I’ve come to realize that it’s the particular combination of increased distance from others and increased isolation with oneself that fosters the kind of self-centeredness that can sound so outlandish on paper. “I think I might be the worst person in the world”—another comment to my husband made a couple of months ago (as the person I live with, he receives almost all of my self-indulgent laments as of late). Such a remark is laughable, demonstrating such a delusion with self and others as to discredit me as a reliable narrator of my own life. This is what happens when one is incurvatus in se—the self becomes larger-than-life, blurred, out of proportion. All the while, the other becomes distant, idealized, and impersonal. How unfortunate it is that both are happening at once. When we become overwhelmingly self-aware, when we are curved inward and alone, we need nothing more than to be close to others—to have friends sit beside us, and hold a mirror before our face, to tell us that it’s time to sit up straight again.
I’ve always had bad posture. I was raised a swimmer, a reader, and a violinist—none of which was a benefit to the curvature of my spine. I’ve also always had parents who tell me to sit up straight, friends who remind me to take a break from the books and stretch, companions who make me laugh in a way that points my face to the sky.
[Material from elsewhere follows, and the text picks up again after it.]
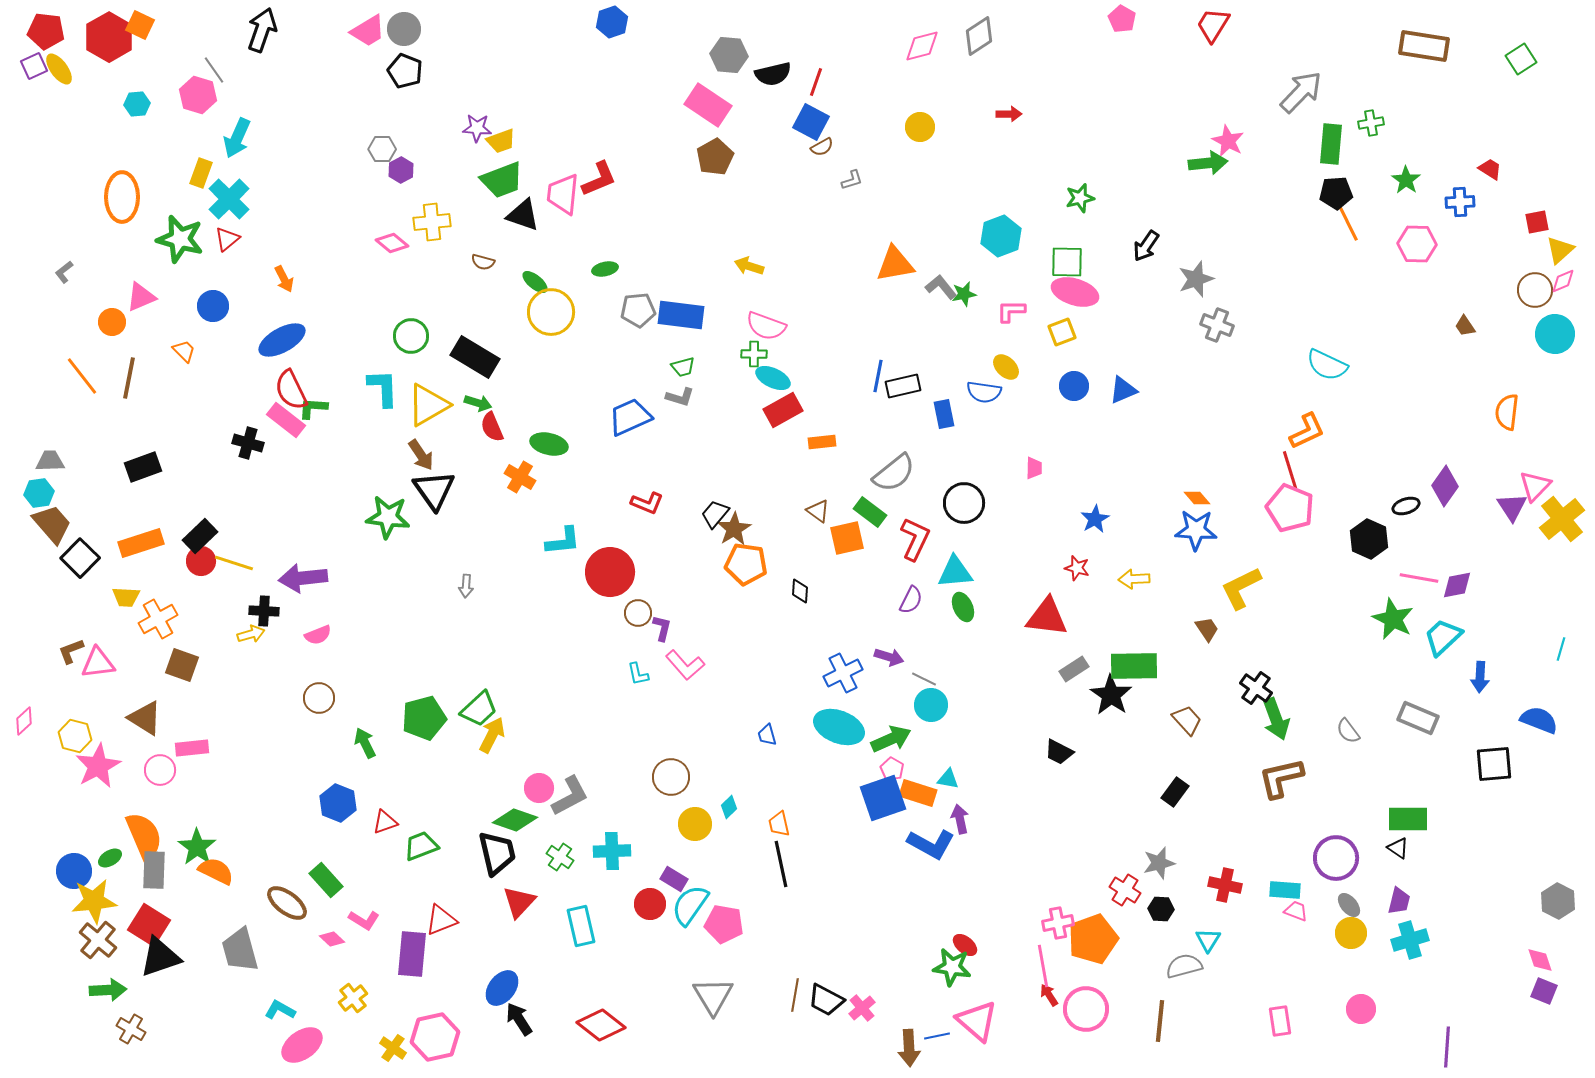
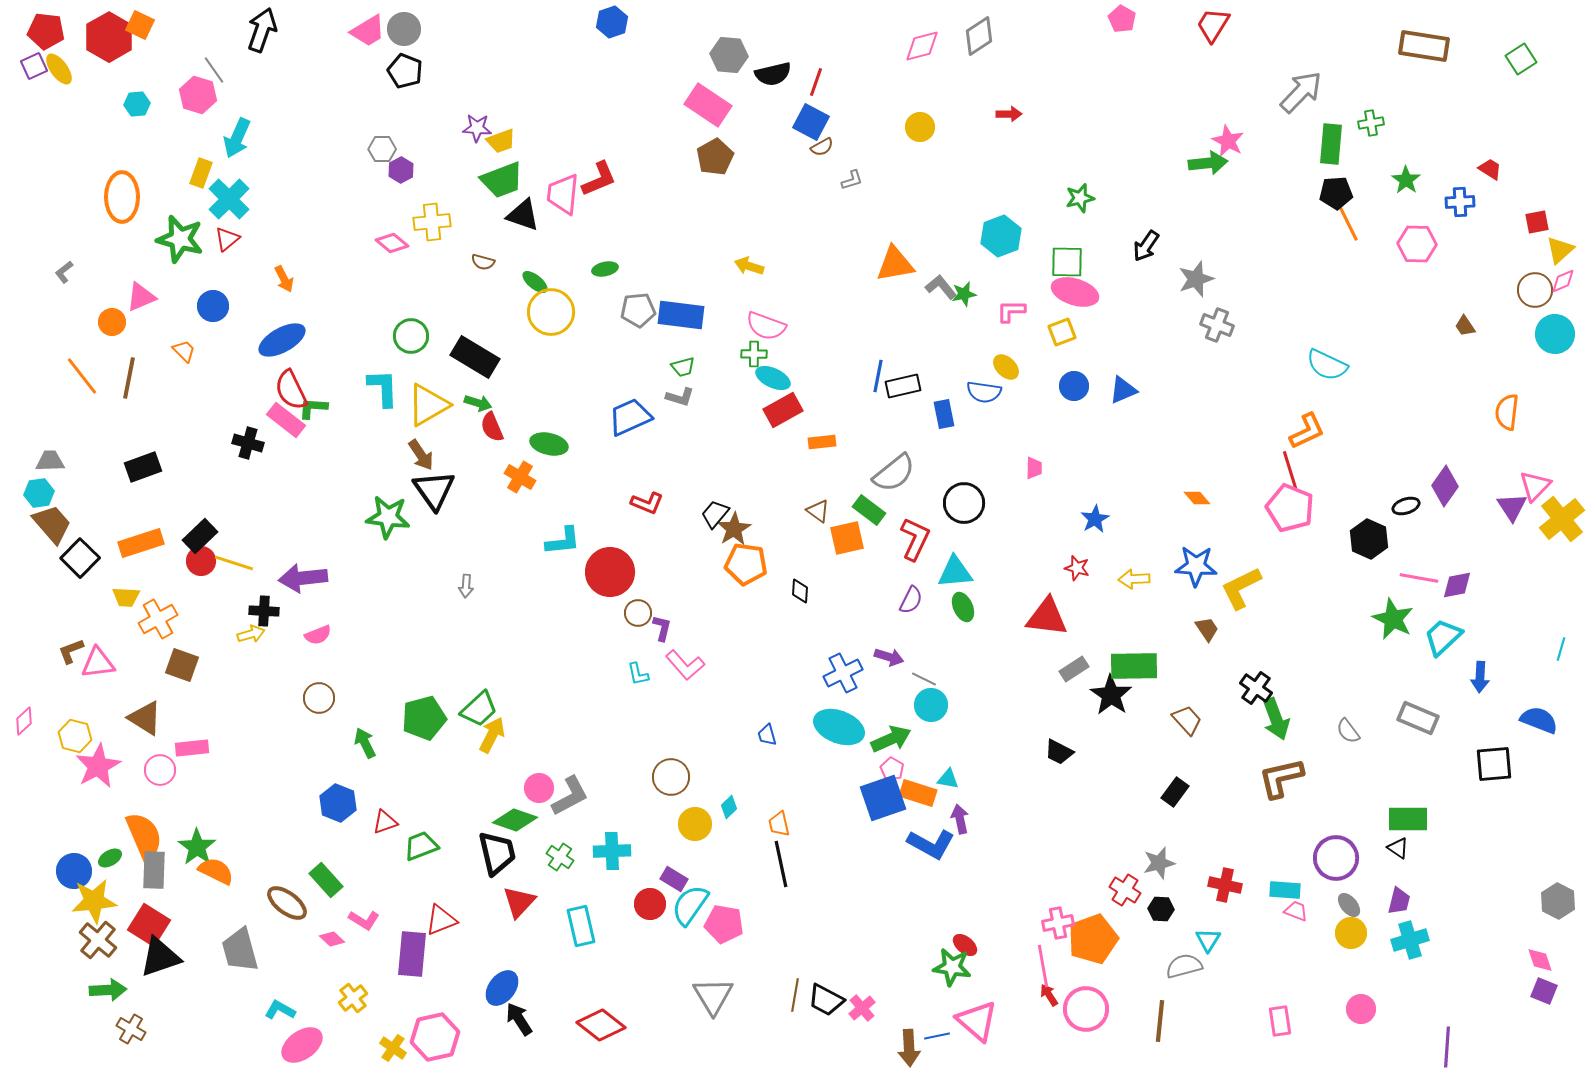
green rectangle at (870, 512): moved 1 px left, 2 px up
blue star at (1196, 530): moved 36 px down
The remedy to incurvatus in se, this evergreen signifier of the human condition, cannot be administered alone. This particular kind of healing begs for companionship, attentiveness, and care for one another. It demands that we sit up straight at least long enough to look our neighbor in the eye, and to realize that we are not alone in our suffering nor our selfishness.
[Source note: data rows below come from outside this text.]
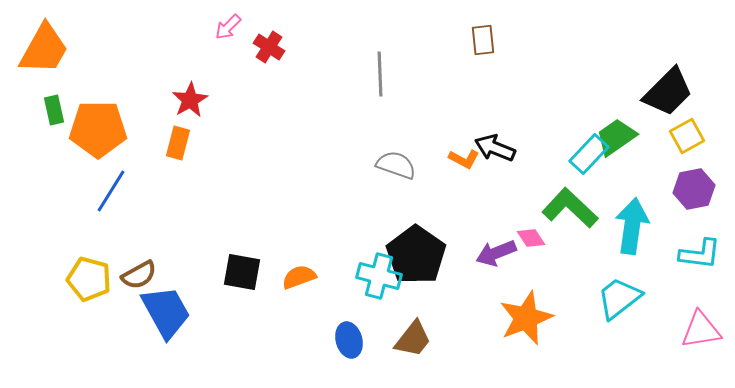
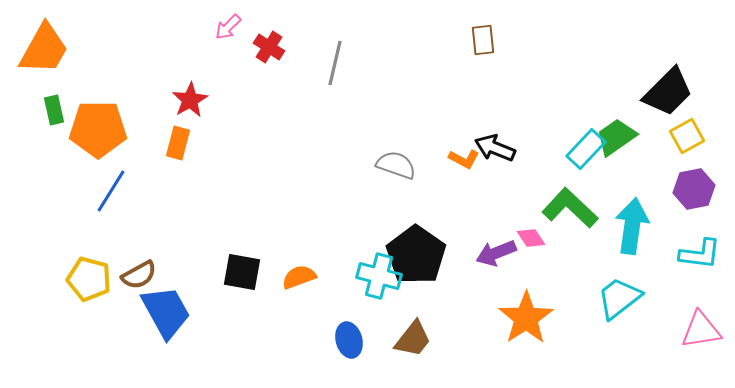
gray line: moved 45 px left, 11 px up; rotated 15 degrees clockwise
cyan rectangle: moved 3 px left, 5 px up
orange star: rotated 12 degrees counterclockwise
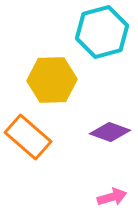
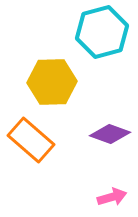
yellow hexagon: moved 2 px down
purple diamond: moved 2 px down
orange rectangle: moved 3 px right, 3 px down
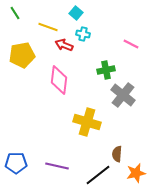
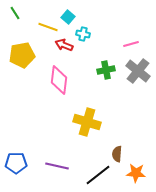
cyan square: moved 8 px left, 4 px down
pink line: rotated 42 degrees counterclockwise
gray cross: moved 15 px right, 24 px up
orange star: rotated 18 degrees clockwise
Selfishness has been my companion this year, and it will join me again in the future. In moments of change, insecurity, or grief, the instinct of incurvatus in se will be almost irresistible. I have learnedthat the medicine I need is not found within—not in the depths of my own effort, or in the reserves of my best attempts at goodness. Rather, it is found in the particular wisdom of those people who know me well enough to see me in my insecurities and selfishness, and who have the bravery to share their insecurity and selfishness in return. For it is in giving that we receive, it is in receiving the pain of others as our own that we are healed, and it is in raising our heads and looking ahead that we see both ourselves and the world more clearly.
- Martin Luther. Lectures on Romans. Louisville: Westminster John Knox Press, 1961.